The program gives newborn chicks to students ages 8 to 18. The students raise them to adulthood. With proper care, it wasn’t long before Luke’s fluffy baby chicks took wings, growing to their teenage and then adult egg-aying stage. Our young livestock grower has seen changes in the appetite of these potential prize winning domestic birds.
“When they were like a couple days old they were like eating that whole thing. In like two or one day, I’m not kidding,” said Luke Schilling.
“He seems to be enjoying it, he seems to enjoy the chickens and having them and fooling with them and he seems to like the whole process,” said Jenna Schilling.
The idea is to start with something small like chickens and then graduate to the much larger livestock. This young 4-Her has scratched up many lessons — from a better perspective of where his food supply comes from to valuable life skills like….. hard work pays off.

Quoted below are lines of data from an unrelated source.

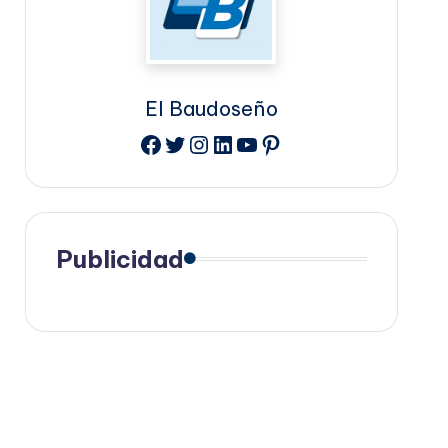
El Baudoseño
Facebook
Twitter
Instagram
LinkedIn
YouTube
Pinterest
Publicidad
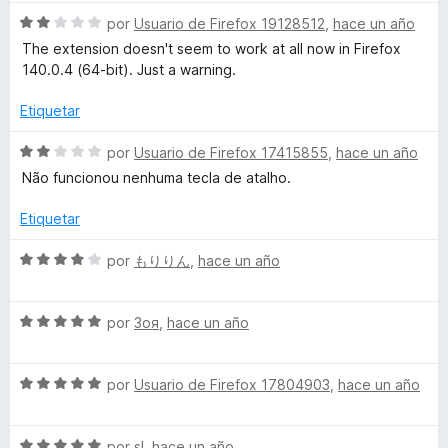
5
5
S
por
Usuario de Firefox 19128512
,
hace un año
d
e
The extension doesn't seem to work at all now in Firefox
e
v
140.0.4 (64-bit). Just a warning.
5
a
l
Etiquetar
o
r
S
por
Usuario de Firefox 17415855
,
hace un año
ó
e
Não funcionou nenhuma tecla de atalho.
c
v
o
a
Etiquetar
n
l
2
o
S
por
もりりん
,
hace un año
d
r
e
e
ó
v
5
c
S
a
por
Зоя
,
hace un año
o
e
l
n
v
o
2
S
a
por
Usuario de Firefox 17804903
,
hace un año
r
d
e
l
ó
e
v
o
c
5
S
a
por
sl
,
hace un año
r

“Feed them every day, water them every day, and then we also have to vaccinate them since they are going to the show,” said Jenna Schilling.
“If they weren’t so scarred they would be really nice,” said Luke Schilling.
Nice as pets, but the chicks on Luke’s farm are strictly livestock and show birds. Poultry project participants will show their top 6 birds at district level competitions later this month. Winners eventually end up at the Mississippi State Fair this fall.